* **Exercise materials**:
Segment Open

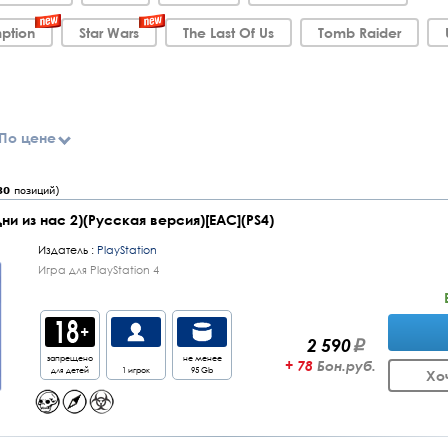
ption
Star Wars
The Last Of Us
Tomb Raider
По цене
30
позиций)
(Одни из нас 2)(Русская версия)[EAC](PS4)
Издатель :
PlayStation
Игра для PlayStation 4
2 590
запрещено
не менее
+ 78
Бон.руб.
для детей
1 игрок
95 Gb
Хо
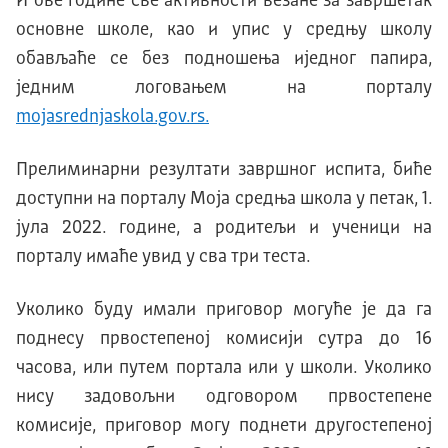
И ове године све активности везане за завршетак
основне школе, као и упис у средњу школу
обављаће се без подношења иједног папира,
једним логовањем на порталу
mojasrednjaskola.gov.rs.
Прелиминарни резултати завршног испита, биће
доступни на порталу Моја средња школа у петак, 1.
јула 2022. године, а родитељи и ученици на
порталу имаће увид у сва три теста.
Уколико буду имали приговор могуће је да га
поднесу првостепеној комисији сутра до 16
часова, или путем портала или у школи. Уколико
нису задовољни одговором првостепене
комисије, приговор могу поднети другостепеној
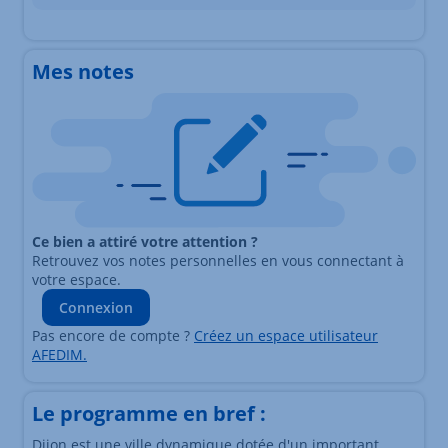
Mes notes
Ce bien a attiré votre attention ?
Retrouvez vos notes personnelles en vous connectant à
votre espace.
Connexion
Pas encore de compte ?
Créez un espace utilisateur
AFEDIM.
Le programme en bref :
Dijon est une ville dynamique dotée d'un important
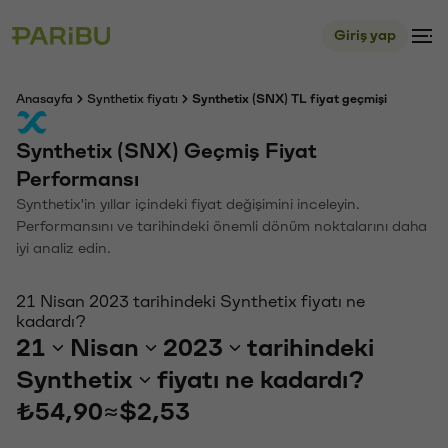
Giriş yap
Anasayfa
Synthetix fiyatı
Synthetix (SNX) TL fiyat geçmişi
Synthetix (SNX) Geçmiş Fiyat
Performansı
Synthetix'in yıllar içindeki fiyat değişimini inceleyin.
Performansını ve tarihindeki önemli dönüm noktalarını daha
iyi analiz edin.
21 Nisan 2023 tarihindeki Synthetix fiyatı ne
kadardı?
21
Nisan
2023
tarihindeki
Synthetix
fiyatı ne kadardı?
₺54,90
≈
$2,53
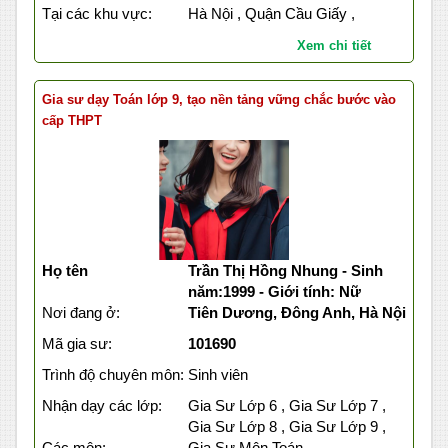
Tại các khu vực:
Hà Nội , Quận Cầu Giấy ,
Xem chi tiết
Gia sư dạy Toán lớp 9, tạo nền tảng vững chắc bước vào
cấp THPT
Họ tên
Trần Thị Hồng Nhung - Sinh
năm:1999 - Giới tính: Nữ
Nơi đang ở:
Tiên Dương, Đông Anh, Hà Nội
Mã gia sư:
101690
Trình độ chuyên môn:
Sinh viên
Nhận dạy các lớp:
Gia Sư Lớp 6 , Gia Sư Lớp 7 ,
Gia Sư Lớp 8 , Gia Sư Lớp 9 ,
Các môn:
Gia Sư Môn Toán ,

Segment Closed

* **Required action**: Exact wording is required throughout: write out all the records, but no pictures.

* **Your response**:
ption
Star Wars
The Last Of Us
Tomb Raider
По цене
30
позиций)
(Одни из нас 2)(Русская версия)[EAC](PS4)
Издатель :
PlayStation
Игра для PlayStation 4
2 590
запрещено
не менее
+ 78
Бон.руб.
для детей
1 игрок
95 Gb
Хо
И ове године све активности везане за завршетак
основне школе, као и упис у средњу школу
обављаће се без подношења иједног папира,
једним логовањем на порталу
mojasrednjaskola.gov.rs.
Прелиминарни резултати завршног испита, биће
доступни на порталу Моја средња школа у петак, 1.
јула 2022. године, а родитељи и ученици на
порталу имаће увид у сва три теста.
Уколико буду имали приговор могуће је да га
поднесу првостепеној комисији сутра до 16
часова, или путем портала или у школи. Уколико
нису задовољни одговором првостепене
комисије, приговор могу поднети другостепеној
Mes notes
Ce bien a attiré votre attention ?
Retrouvez vos notes personnelles en vous connectant à
votre espace.
Connexion
Pas encore de compte ?
Créez un espace utilisateur
AFEDIM.
Le programme en bref :
Dijon est une ville dynamique dotée d'un important
Giriş yap
Anasayfa
Synthetix fiyatı
Synthetix (SNX) TL fiyat geçmişi
Synthetix (SNX) Geçmiş Fiyat
Performansı
Synthetix'in yıllar içindeki fiyat değişimini inceleyin.
Performansını ve tarihindeki önemli dönüm noktalarını daha
iyi analiz edin.
21 Nisan 2023 tarihindeki Synthetix fiyatı ne
kadardı?
21
Nisan
2023
tarihindeki
Synthetix
fiyatı ne kadardı?
₺54,90
≈
$2,53
Tại các khu vực:
Hà Nội , Quận Cầu Giấy ,
Xem chi tiết
Gia sư dạy Toán lớp 9, tạo nền tảng vững chắc bước vào
cấp THPT
Họ tên
Trần Thị Hồng Nhung - Sinh
năm:1999 - Giới tính: Nữ
Nơi đang ở:
Tiên Dương, Đông Anh, Hà Nội
Mã gia sư:
101690
Trình độ chuyên môn:
Sinh viên
Nhận dạy các lớp:
Gia Sư Lớp 6 , Gia Sư Lớp 7 ,
Gia Sư Lớp 8 , Gia Sư Lớp 9 ,
Các môn:
Gia Sư Môn Toán ,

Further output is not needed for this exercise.